** Opening RECORDS SUPPLIED block **
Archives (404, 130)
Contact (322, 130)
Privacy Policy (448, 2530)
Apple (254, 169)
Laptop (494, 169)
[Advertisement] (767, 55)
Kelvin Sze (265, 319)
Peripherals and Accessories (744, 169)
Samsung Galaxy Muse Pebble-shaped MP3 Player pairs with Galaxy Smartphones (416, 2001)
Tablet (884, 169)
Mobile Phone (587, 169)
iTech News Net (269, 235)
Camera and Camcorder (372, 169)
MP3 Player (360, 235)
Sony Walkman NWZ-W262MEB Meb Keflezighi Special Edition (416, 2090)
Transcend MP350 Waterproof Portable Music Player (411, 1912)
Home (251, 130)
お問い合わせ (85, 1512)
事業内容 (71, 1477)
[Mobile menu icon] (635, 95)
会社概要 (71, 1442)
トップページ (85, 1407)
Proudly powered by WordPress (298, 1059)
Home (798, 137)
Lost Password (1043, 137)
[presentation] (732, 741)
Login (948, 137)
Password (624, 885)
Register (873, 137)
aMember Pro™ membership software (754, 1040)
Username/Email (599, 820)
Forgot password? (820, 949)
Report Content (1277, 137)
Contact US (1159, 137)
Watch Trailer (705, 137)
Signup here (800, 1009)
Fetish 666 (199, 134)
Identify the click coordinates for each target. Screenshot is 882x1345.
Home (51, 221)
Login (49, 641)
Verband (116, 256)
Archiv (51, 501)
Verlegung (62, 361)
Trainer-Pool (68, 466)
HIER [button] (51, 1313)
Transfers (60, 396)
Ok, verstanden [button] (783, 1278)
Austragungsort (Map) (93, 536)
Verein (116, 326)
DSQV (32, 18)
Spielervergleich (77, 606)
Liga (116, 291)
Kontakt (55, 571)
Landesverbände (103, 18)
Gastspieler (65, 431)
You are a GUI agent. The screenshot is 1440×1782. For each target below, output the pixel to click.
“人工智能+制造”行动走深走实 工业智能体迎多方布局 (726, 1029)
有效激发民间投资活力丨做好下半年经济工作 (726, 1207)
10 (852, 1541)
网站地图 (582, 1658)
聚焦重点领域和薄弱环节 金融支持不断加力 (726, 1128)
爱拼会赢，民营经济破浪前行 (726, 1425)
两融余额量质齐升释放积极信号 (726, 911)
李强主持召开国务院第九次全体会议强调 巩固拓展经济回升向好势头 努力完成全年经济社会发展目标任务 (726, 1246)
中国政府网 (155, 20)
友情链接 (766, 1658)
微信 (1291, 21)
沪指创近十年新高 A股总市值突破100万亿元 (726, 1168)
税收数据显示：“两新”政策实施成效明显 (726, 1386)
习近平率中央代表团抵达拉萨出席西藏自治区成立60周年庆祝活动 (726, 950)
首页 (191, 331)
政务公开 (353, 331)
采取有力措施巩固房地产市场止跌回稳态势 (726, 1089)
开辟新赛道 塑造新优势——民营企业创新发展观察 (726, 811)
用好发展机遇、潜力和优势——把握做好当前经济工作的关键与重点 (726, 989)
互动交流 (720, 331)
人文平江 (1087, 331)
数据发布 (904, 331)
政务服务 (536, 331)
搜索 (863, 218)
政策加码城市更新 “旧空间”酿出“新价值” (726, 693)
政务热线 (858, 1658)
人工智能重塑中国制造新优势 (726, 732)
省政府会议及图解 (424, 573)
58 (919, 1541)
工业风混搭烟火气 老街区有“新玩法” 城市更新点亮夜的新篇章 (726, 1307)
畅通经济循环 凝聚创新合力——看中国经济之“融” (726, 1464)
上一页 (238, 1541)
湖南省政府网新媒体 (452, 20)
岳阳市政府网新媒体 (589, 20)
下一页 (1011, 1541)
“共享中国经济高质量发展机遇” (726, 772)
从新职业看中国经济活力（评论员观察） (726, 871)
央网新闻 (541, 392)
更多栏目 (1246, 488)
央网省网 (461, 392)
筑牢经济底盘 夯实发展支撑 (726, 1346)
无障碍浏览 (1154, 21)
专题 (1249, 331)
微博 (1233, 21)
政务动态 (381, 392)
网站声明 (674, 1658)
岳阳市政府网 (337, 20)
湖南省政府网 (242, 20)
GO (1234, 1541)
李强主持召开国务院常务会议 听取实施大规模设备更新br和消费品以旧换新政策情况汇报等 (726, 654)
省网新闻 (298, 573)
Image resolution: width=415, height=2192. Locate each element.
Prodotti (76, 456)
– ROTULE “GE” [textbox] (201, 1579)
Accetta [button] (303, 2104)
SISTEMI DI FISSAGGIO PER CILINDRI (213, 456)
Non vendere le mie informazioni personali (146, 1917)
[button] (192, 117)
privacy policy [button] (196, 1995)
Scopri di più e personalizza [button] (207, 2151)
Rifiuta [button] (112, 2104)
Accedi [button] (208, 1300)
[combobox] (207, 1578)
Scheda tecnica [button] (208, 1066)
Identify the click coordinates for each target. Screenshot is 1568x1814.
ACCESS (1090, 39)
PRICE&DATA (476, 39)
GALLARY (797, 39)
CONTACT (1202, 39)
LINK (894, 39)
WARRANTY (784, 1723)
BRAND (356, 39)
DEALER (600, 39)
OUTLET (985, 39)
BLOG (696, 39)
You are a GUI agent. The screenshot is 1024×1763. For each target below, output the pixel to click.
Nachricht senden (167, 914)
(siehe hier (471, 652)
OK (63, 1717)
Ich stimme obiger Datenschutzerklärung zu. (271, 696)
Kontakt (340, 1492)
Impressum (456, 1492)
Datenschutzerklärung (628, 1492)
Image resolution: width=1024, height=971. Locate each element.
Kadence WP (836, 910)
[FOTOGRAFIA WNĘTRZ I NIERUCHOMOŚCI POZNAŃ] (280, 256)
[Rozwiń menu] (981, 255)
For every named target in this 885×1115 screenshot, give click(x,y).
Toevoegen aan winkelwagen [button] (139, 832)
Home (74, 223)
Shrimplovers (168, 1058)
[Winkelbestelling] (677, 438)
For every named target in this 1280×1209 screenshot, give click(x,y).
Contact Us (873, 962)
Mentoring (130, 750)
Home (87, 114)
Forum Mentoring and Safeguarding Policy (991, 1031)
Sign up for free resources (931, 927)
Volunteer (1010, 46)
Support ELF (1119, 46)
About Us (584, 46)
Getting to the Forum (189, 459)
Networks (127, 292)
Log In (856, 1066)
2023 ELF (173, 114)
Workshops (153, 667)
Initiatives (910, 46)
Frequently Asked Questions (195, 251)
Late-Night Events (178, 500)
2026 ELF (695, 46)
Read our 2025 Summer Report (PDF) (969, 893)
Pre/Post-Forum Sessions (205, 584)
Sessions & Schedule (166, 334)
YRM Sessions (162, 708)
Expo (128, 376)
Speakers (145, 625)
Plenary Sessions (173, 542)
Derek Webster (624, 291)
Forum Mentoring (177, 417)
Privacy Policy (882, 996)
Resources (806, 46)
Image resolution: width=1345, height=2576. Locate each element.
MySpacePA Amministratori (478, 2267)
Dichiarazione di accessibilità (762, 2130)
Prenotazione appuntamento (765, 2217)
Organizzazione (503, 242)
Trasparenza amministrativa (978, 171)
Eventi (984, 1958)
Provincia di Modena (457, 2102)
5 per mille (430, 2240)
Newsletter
** Closing RECORDS SUPPLIED block **
■ **ABOUT THIS TASK**: Lines with "button": return each one from the data above.

■ **TASK RESPONSE**:
HIER [button] (51, 1313)
Ok, verstanden [button] (783, 1278)
Accetta [button] (303, 2104)
[button] (192, 117)
privacy policy [button] (196, 1995)
Scopri di più e personalizza [button] (207, 2151)
Rifiuta [button] (112, 2104)
Accedi [button] (208, 1300)
Scheda tecnica [button] (208, 1066)
Toevoegen aan winkelwagen [button] (139, 832)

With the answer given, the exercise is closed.